START Data provided

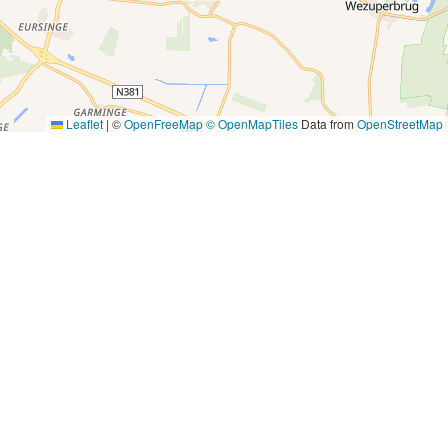
Leaflet
|
©
OpenFreeMap
© OpenMapTiles
Data from
OpenStreetMap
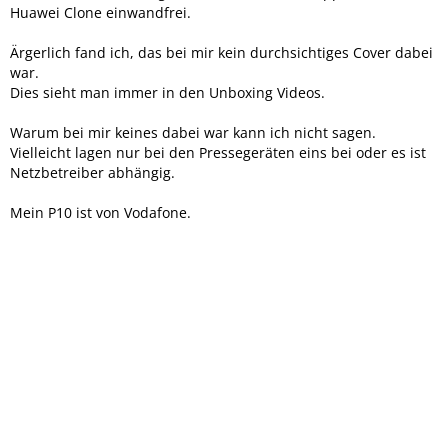
Huawei Clone einwandfrei.
Ärgerlich fand ich, das bei mir kein durchsichtiges Cover dabei
war.
Dies sieht man immer in den Unboxing Videos.
Warum bei mir keines dabei war kann ich nicht sagen.
Vielleicht lagen nur bei den Pressegeräten eins bei oder es ist
Netzbetreiber abhängig.
Mein P10 ist von Vodafone.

END Data provided

Pick out and copy the lines of the entries that hold the string "dabei".

Ärgerlich fand ich, das bei mir kein durchsichtiges Cover dabei
Warum bei mir keines dabei war kann ich nicht sagen.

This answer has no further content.